# Dataset:
Segment Open
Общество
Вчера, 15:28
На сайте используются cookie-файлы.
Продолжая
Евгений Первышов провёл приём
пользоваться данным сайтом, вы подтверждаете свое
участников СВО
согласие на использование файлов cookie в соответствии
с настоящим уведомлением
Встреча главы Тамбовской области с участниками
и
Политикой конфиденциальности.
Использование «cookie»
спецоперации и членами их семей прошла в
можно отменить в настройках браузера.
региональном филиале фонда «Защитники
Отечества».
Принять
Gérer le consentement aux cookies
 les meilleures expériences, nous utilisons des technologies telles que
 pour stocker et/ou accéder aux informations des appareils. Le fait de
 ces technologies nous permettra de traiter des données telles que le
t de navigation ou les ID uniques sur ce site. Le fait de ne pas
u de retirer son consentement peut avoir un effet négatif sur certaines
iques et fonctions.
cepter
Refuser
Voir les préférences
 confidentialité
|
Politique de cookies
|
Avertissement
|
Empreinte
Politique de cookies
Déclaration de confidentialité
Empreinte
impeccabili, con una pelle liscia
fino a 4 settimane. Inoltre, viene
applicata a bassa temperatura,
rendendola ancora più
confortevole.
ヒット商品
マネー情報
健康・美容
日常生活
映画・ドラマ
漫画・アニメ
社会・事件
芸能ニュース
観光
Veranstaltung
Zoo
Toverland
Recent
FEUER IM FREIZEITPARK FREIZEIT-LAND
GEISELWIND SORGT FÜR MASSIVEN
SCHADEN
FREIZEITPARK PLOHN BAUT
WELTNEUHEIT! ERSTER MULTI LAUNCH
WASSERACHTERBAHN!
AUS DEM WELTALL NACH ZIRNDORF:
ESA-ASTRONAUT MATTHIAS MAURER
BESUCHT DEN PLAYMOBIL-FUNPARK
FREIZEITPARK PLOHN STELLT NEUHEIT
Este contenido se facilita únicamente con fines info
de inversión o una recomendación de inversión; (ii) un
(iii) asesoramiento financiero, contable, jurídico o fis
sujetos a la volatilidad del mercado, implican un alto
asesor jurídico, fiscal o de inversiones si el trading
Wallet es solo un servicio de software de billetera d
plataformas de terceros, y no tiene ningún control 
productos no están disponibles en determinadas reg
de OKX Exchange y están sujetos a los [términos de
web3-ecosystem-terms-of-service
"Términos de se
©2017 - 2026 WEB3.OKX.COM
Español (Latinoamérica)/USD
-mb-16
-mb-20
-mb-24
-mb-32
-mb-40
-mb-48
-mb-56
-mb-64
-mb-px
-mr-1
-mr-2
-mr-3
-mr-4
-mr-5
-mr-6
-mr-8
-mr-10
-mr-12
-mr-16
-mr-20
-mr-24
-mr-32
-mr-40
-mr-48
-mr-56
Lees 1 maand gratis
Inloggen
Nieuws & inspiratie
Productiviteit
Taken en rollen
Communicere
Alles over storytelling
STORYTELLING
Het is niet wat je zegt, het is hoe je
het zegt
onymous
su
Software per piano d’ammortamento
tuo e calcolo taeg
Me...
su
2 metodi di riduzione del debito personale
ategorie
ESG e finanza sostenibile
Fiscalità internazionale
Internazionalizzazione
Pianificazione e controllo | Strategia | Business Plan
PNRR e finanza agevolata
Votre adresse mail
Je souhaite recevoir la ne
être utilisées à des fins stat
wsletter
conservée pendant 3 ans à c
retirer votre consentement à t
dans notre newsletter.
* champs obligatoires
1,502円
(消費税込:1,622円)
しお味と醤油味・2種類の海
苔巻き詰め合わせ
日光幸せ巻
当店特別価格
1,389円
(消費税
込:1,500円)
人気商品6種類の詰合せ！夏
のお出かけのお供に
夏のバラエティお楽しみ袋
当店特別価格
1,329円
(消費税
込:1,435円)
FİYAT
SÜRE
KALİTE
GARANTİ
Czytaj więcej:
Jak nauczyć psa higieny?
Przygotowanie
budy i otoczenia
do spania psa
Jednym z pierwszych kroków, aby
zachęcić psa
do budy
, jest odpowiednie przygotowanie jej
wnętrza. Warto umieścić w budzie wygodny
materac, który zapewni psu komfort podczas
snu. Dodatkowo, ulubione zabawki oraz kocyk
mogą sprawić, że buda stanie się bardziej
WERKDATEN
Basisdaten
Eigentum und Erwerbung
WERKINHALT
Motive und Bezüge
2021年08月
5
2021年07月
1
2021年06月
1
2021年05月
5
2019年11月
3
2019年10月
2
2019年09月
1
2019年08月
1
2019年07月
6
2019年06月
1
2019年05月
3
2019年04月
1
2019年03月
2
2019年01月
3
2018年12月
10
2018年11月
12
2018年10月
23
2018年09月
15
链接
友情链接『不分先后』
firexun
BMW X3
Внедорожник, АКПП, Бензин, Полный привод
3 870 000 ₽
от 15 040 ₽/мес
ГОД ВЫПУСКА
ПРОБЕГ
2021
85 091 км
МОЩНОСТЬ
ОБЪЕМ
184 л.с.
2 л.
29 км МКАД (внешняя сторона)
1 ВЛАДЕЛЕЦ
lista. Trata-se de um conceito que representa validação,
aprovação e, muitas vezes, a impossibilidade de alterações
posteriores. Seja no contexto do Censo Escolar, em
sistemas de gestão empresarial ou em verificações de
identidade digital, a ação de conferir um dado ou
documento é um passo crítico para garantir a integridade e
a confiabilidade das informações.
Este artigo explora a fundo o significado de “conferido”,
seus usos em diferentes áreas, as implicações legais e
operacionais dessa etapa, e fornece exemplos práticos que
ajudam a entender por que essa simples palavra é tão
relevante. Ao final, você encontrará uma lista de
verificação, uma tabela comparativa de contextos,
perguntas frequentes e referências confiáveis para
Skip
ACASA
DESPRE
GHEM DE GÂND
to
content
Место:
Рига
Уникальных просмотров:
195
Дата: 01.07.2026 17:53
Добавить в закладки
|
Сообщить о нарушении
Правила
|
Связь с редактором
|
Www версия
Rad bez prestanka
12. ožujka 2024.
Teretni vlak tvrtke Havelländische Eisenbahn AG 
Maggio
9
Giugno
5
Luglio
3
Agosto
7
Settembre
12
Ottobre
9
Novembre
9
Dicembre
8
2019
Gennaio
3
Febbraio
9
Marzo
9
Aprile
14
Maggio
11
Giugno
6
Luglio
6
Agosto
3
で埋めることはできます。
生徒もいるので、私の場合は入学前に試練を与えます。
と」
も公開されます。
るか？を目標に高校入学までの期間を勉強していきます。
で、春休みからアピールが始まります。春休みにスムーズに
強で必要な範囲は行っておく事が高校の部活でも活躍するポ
Segment Closed
# Task description:
Word for word, return each of the entries.

# Solution below:
Общество
Вчера, 15:28
На сайте используются cookie-файлы.
Продолжая
Евгений Первышов провёл приём
пользоваться данным сайтом, вы подтверждаете свое
участников СВО
согласие на использование файлов cookie в соответствии
с настоящим уведомлением
Встреча главы Тамбовской области с участниками
и
Политикой конфиденциальности.
Использование «cookie»
спецоперации и членами их семей прошла в
можно отменить в настройках браузера.
региональном филиале фонда «Защитники
Отечества».
Принять
Gérer le consentement aux cookies
 les meilleures expériences, nous utilisons des technologies telles que
 pour stocker et/ou accéder aux informations des appareils. Le fait de
 ces technologies nous permettra de traiter des données telles que le
t de navigation ou les ID uniques sur ce site. Le fait de ne pas
u de retirer son consentement peut avoir un effet négatif sur certaines
iques et fonctions.
cepter
Refuser
Voir les préférences
 confidentialité
|
Politique de cookies
|
Avertissement
|
Empreinte
Politique de cookies
Déclaration de confidentialité
Empreinte
impeccabili, con una pelle liscia
fino a 4 settimane. Inoltre, viene
applicata a bassa temperatura,
rendendola ancora più
confortevole.
ヒット商品
マネー情報
健康・美容
日常生活
映画・ドラマ
漫画・アニメ
社会・事件
芸能ニュース
観光
Veranstaltung
Zoo
Toverland
Recent
FEUER IM FREIZEITPARK FREIZEIT-LAND
GEISELWIND SORGT FÜR MASSIVEN
SCHADEN
FREIZEITPARK PLOHN BAUT
WELTNEUHEIT! ERSTER MULTI LAUNCH
WASSERACHTERBAHN!
AUS DEM WELTALL NACH ZIRNDORF:
ESA-ASTRONAUT MATTHIAS MAURER
BESUCHT DEN PLAYMOBIL-FUNPARK
FREIZEITPARK PLOHN STELLT NEUHEIT
Este contenido se facilita únicamente con fines info
de inversión o una recomendación de inversión; (ii) un
(iii) asesoramiento financiero, contable, jurídico o fis
sujetos a la volatilidad del mercado, implican un alto
asesor jurídico, fiscal o de inversiones si el trading
Wallet es solo un servicio de software de billetera d
plataformas de terceros, y no tiene ningún control 
productos no están disponibles en determinadas reg
de OKX Exchange y están sujetos a los [términos de
web3-ecosystem-terms-of-service
"Términos de se
©2017 - 2026 WEB3.OKX.COM
Español (Latinoamérica)/USD
-mb-16
-mb-20
-mb-24
-mb-32
-mb-40
-mb-48
-mb-56
-mb-64
-mb-px
-mr-1
-mr-2
-mr-3
-mr-4
-mr-5
-mr-6
-mr-8
-mr-10
-mr-12
-mr-16
-mr-20
-mr-24
-mr-32
-mr-40
-mr-48
-mr-56
Lees 1 maand gratis
Inloggen
Nieuws & inspiratie
Productiviteit
Taken en rollen
Communicere
Alles over storytelling
STORYTELLING
Het is niet wat je zegt, het is hoe je
het zegt
onymous
su
Software per piano d’ammortamento
tuo e calcolo taeg
Me...
su
2 metodi di riduzione del debito personale
ategorie
ESG e finanza sostenibile
Fiscalità internazionale
Internazionalizzazione
Pianificazione e controllo | Strategia | Business Plan
PNRR e finanza agevolata
Votre adresse mail
Je souhaite recevoir la ne
être utilisées à des fins stat
wsletter
conservée pendant 3 ans à c
retirer votre consentement à t
dans notre newsletter.
* champs obligatoires
1,502円
(消費税込:1,622円)
しお味と醤油味・2種類の海
苔巻き詰め合わせ
日光幸せ巻
当店特別価格
1,389円
(消費税
込:1,500円)
人気商品6種類の詰合せ！夏
のお出かけのお供に
夏のバラエティお楽しみ袋
当店特別価格
1,329円
(消費税
込:1,435円)
FİYAT
SÜRE
KALİTE
GARANTİ
Czytaj więcej:
Jak nauczyć psa higieny?
Przygotowanie
budy i otoczenia
do spania psa
Jednym z pierwszych kroków, aby
zachęcić psa
do budy
, jest odpowiednie przygotowanie jej
wnętrza. Warto umieścić w budzie wygodny
materac, który zapewni psu komfort podczas
snu. Dodatkowo, ulubione zabawki oraz kocyk
mogą sprawić, że buda stanie się bardziej
WERKDATEN
Basisdaten
Eigentum und Erwerbung
WERKINHALT
Motive und Bezüge
2021年08月
5
2021年07月
1
2021年06月
1
2021年05月
5
2019年11月
3
2019年10月
2
2019年09月
1
2019年08月
1
2019年07月
6
2019年06月
1
2019年05月
3
2019年04月
1
2019年03月
2
2019年01月
3
2018年12月
10
2018年11月
12
2018年10月
23
2018年09月
15
链接
友情链接『不分先后』
firexun
BMW X3
Внедорожник, АКПП, Бензин, Полный привод
3 870 000 ₽
от 15 040 ₽/мес
ГОД ВЫПУСКА
ПРОБЕГ
2021
85 091 км
МОЩНОСТЬ
ОБЪЕМ
184 л.с.
2 л.
29 км МКАД (внешняя сторона)
1 ВЛАДЕЛЕЦ
lista. Trata-se de um conceito que representa validação,
aprovação e, muitas vezes, a impossibilidade de alterações
posteriores. Seja no contexto do Censo Escolar, em
sistemas de gestão empresarial ou em verificações de
identidade digital, a ação de conferir um dado ou
documento é um passo crítico para garantir a integridade e
a confiabilidade das informações.
Este artigo explora a fundo o significado de “conferido”,
seus usos em diferentes áreas, as implicações legais e
operacionais dessa etapa, e fornece exemplos práticos que
ajudam a entender por que essa simples palavra é tão
relevante. Ao final, você encontrará uma lista de
verificação, uma tabela comparativa de contextos,
perguntas frequentes e referências confiáveis para
Skip
ACASA
DESPRE
GHEM DE GÂND
to
content
Место:
Рига
Уникальных просмотров:
195
Дата: 01.07.2026 17:53
Добавить в закладки
|
Сообщить о нарушении
Правила
|
Связь с редактором
|
Www версия
Rad bez prestanka
12. ožujka 2024.
Teretni vlak tvrtke Havelländische Eisenbahn AG 
Maggio
9
Giugno
5
Luglio
3
Agosto
7
Settembre
12
Ottobre
9
Novembre
9
Dicembre
8
2019
Gennaio
3
Febbraio
9
Marzo
9
Aprile
14
Maggio
11
Giugno
6
Luglio
6
Agosto
3
で埋めることはできます。
生徒もいるので、私の場合は入学前に試練を与えます。
と」
も公開されます。
るか？を目標に高校入学までの期間を勉強していきます。
で、春休みからアピールが始まります。春休みにスムーズに
強で必要な範囲は行っておく事が高校の部活でも活躍するポ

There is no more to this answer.